A partir d’un assemblage d’une multitude d’éléments photographiques piochés un peu partout, Yahya El Mahzouz réalise une composition visuelle suffisamment aboutie pour passer à l’étape finale: la peinture. Après avoir transféré son image vers une toile, le travail de peinture consiste à reprendre l’ensemble de l’image pour en révéler son aspect final par l’équilibrage de la lumière, des contrastes et autres effets de matière. Ce qui lui permet de mieux mettre en œuvre son univers onirique. Il suffit de s’éloigner de quelques pas pour que la composition s’assemble, se construise et révèle son thème. Le regard à l’œuvre découvre alors des silhouettes suggérées qui évoluent si librement dans l’espace. Suggérées car les formes restent avant tout allusives, comme si les êtres devaient se fondre avec la nature, dans une harmonie qui exclurait toute vaine tentative de domination. Surtout qu’il s’agit d’un plasticien dont l’univers intime est fait de rêves fugaces et de poésie impalpable : le figuratif.
Dans ses travaux, Yahya cultive un lâcher-prise qui autorise à sa création de remonter de l’obscurité jusqu’au grand jour.
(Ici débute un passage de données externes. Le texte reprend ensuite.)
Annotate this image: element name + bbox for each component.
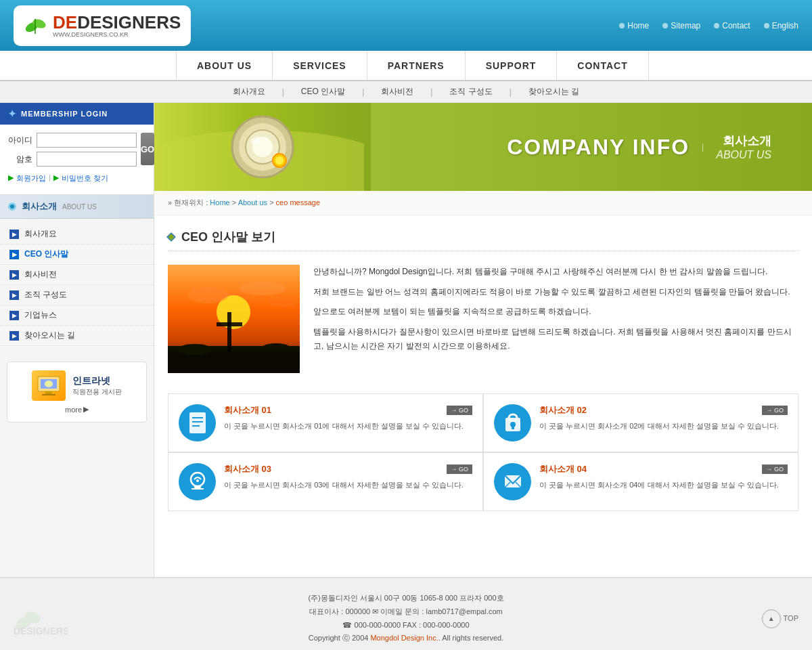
info-box-2-desc: 이 곳을 누르시면 회사소개 02에 대해서 자세한 설명을 보실 수 있습니다…: [539, 420, 788, 433]
info-box-2-content: 회사소개 02 → GO 이 곳을 누르시면 회사소개 02에 대해서 자세한 …: [539, 404, 788, 433]
section-title-icon: [166, 232, 176, 242]
breadcrumb-prefix: » 현재위치 :: [168, 198, 208, 207]
join-arrow-icon: ▶: [8, 173, 14, 183]
findpw-arrow-icon: ▶: [53, 173, 59, 183]
banner-car-image: [154, 103, 371, 191]
sidebar-item-org[interactable]: ▶ 조직 구성도: [0, 285, 154, 305]
info-box-3-title: 회사소개 03: [224, 463, 271, 475]
intranet-more-link[interactable]: more ▶: [65, 405, 89, 414]
sidebar-item-vision[interactable]: ▶ 회사비전: [0, 265, 154, 285]
intranet-box[interactable]: 인트라넷 직원전용 게시판 more ▶: [7, 362, 147, 422]
top-circle-icon: ▲: [762, 609, 781, 628]
nav-contact-main[interactable]: CONTACT: [557, 51, 648, 80]
info-box-4-content: 회사소개 04 → GO 이 곳을 누르시면 회사소개 04에 대해서 자세한 …: [539, 463, 788, 492]
breadcrumb-home[interactable]: Home: [210, 198, 229, 207]
content-wrapper: ✦ MEMBERSHIP LOGIN 아이디 암호 GO ▶: [0, 103, 812, 577]
content-body: CEO 인사말 보기: [154, 215, 812, 525]
find-pw-link[interactable]: 비밀번호 찾기: [62, 173, 108, 183]
nav-english[interactable]: English: [764, 21, 798, 30]
banner-pipe: |: [702, 142, 704, 152]
intranet-subtitle: 직원전용 게시판: [72, 387, 122, 397]
info-box-3-content: 회사소개 03 → GO 이 곳을 누르시면 회사소개 03에 대해서 자세한 …: [224, 463, 472, 492]
logo[interactable]: DEDESIGNERS WWW.DESIGNERS.CO.KR: [14, 5, 191, 46]
sidebar-dot-icon: [8, 202, 16, 211]
intranet-title: 인트라넷: [72, 374, 122, 388]
svg-text:DESIGNERS: DESIGNERS: [14, 626, 68, 636]
section-title: CEO 인사말 보기: [168, 229, 798, 251]
sidebar-item-company[interactable]: ▶ 회사개요: [0, 224, 154, 244]
main-nav: ABOUT US SERVICES PARTNERS SUPPORT CONTA…: [0, 51, 812, 81]
info-box-4-header: 회사소개 04 → GO: [539, 463, 788, 475]
info-box-2-icon: [494, 404, 531, 441]
svg-point-36: [196, 479, 199, 482]
footer-phone: ☎ 000-000-0000 FAX : 000-000-0000: [14, 619, 798, 632]
top-button[interactable]: ▲ TOP: [762, 609, 798, 628]
svg-point-18: [188, 287, 229, 303]
banner-sub-text: ABOUT US: [716, 149, 771, 161]
logo-text: DEDESIGNERS WWW.DESIGNERS.CO.KR: [53, 14, 181, 38]
info-box-3[interactable]: 회사소개 03 → GO 이 곳을 누르시면 회사소개 03에 대해서 자세한 …: [168, 453, 482, 511]
star-icon: ✦: [8, 108, 17, 119]
intranet-icon: [32, 370, 66, 401]
info-box-4-icon: [494, 463, 531, 500]
info-box-4-go[interactable]: → GO: [762, 464, 788, 474]
banner-kr-text: 회사소개: [716, 133, 771, 149]
nav-services[interactable]: SERVICES: [273, 51, 367, 80]
footer-company-link[interactable]: Mongdol Design Inc.: [370, 634, 438, 642]
nav-sitemap[interactable]: Sitemap: [662, 21, 700, 30]
logo-brand: DEDESIGNERS: [53, 14, 181, 31]
ceo-sunset-image: [168, 265, 300, 373]
svg-rect-27: [189, 412, 206, 433]
banner-title: COMPANY INFO | 회사소개 ABOUT US: [507, 133, 771, 161]
svg-point-25: [178, 344, 212, 355]
info-box-2-title: 회사소개 02: [539, 404, 587, 416]
submenu-item-4[interactable]: 조직 구성도: [443, 86, 499, 98]
info-box-2-go[interactable]: → GO: [762, 406, 788, 415]
info-box-2[interactable]: 회사소개 02 → GO 이 곳을 누르시면 회사소개 02에 대해서 자세한 …: [484, 394, 798, 452]
info-box-1-title: 회사소개 01: [224, 404, 271, 416]
sidebar-section-title: 회사소개 ABOUT US: [0, 195, 154, 219]
sidebar-item-directions[interactable]: ▶ 찾아오시는 길: [0, 326, 154, 346]
svg-point-7: [45, 381, 53, 387]
nav-home[interactable]: Home: [619, 21, 649, 30]
svg-point-14: [275, 156, 284, 165]
sidebar-section-sub: ABOUT US: [62, 203, 97, 211]
login-form: 아이디 암호 GO ▶ 회원가입 | ▶ 비밀번호 찾기: [0, 125, 154, 195]
svg-point-26: [263, 343, 290, 351]
header-top: DEDESIGNERS WWW.DESIGNERS.CO.KR Home Sit…: [0, 0, 812, 51]
info-box-1-icon: [179, 404, 216, 441]
breadcrumb-about[interactable]: About us: [238, 198, 267, 207]
ceo-text-4: 템플릿을 사용하시다가 질문사항이 있으시면 바로바로 답변해 드리도록 하겠습…: [313, 325, 798, 354]
info-box-1[interactable]: 회사소개 01 → GO 이 곳을 누르시면 회사소개 01에 대해서 자세한 …: [168, 394, 482, 452]
login-go-button[interactable]: GO: [141, 133, 154, 165]
svg-rect-34: [512, 426, 514, 429]
info-box-4[interactable]: 회사소개 04 → GO 이 곳을 누르시면 회사소개 04에 대해서 자세한 …: [484, 453, 798, 511]
main-content: » 현재위치 : Home > About us > ceo message C…: [154, 191, 812, 577]
nav-partners[interactable]: PARTNERS: [367, 51, 466, 80]
submenu-item-2[interactable]: CEO 인사말: [294, 86, 352, 98]
info-box-1-content: 회사소개 01 → GO 이 곳을 누르시면 회사소개 01에 대해서 자세한 …: [224, 404, 472, 433]
nav-contact[interactable]: Contact: [714, 21, 750, 30]
info-box-1-go[interactable]: → GO: [447, 406, 472, 415]
submenu-item-5[interactable]: 찾아오시는 길: [522, 86, 586, 98]
info-box-3-go[interactable]: → GO: [447, 464, 472, 474]
submenu-item-1[interactable]: 회사개요: [226, 86, 272, 98]
header-nav-top: Home Sitemap Contact English: [619, 21, 798, 30]
info-box-1-header: 회사소개 01 → GO: [224, 404, 472, 416]
id-label: 아이디: [8, 135, 32, 146]
info-box-3-desc: 이 곳을 누르시면 회사소개 03에 대해서 자세한 설명을 보실 수 있습니다…: [224, 479, 472, 492]
nav-about-us[interactable]: ABOUT US: [176, 51, 273, 80]
id-input[interactable]: [37, 133, 137, 148]
sidebar-item-news[interactable]: ▶ 기업뉴스: [0, 305, 154, 326]
ceo-text-content: 안녕하십니까? Mongdol Design입니다. 저희 템플릿을 구매해 주…: [313, 265, 798, 373]
join-link[interactable]: 회원가입: [16, 173, 46, 183]
logo-url: WWW.DESIGNERS.CO.KR: [53, 31, 181, 38]
pw-input[interactable]: [37, 152, 137, 167]
nav-support[interactable]: SUPPORT: [466, 51, 558, 80]
submenu-item-3[interactable]: 회사비전: [374, 86, 420, 98]
info-box-1-desc: 이 곳을 누르시면 회사소개 01에 대해서 자세한 설명을 보실 수 있습니다…: [224, 420, 472, 433]
menu-arrow-icon-6: ▶: [9, 331, 19, 341]
membership-header: ✦ MEMBERSHIP LOGIN: [0, 103, 154, 125]
sidebar-menu: ▶ 회사개요 ▶ CEO 인사말 ▶ 회사비전 ▶ 조직 구성도 ▶ 기업뉴스 …: [0, 219, 154, 351]
sidebar-item-ceo[interactable]: ▶ CEO 인사말: [0, 244, 154, 265]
Ici encore, la composition s’impose d’elle-même en une sorte de lumineux éclat visionnaire, à partir de quelques éléments entrevus que l’ensemble se construit au rythme de l’élan créateur. Les figures humaines, animalières et géométriques de base ont toujours été intégrées à l’esquisse d’un paysage donné, avec des constructions architecturales qui essaient de mettre de l’ordre dans le chaos du monde tel qu’il le perçoit. Les couleurs dominantes se marient aux multiples nuances des autres couleurs, créent des compositions aux multiples surfaces contrastées, avec une mise en lumière parfaite et maîtrisée. Le principal changement de rythme est dans la structuration même de l’espace : les grandes figures humaines, animalières notamment les chevaux, occupent désormais la place centrale de l’espace pictural.
La réflexion technique de Yahya El Mahzouz se métamorphose ainsi en méditation quasi-spirituelle. Le peignage des plages colorées rappelle les pratiques des miniaturistes et le sillonnement des jardins zen, lieux de méditation par excellence. Qu’on le veuille ou non, bien qu’il soit toujours dans la recherche et l’expérimentation, Yahya reste fidèle à son vocabulaire formel et chromatique qui signifie en dépit et au-delà de la finalité qu’il lui assigne.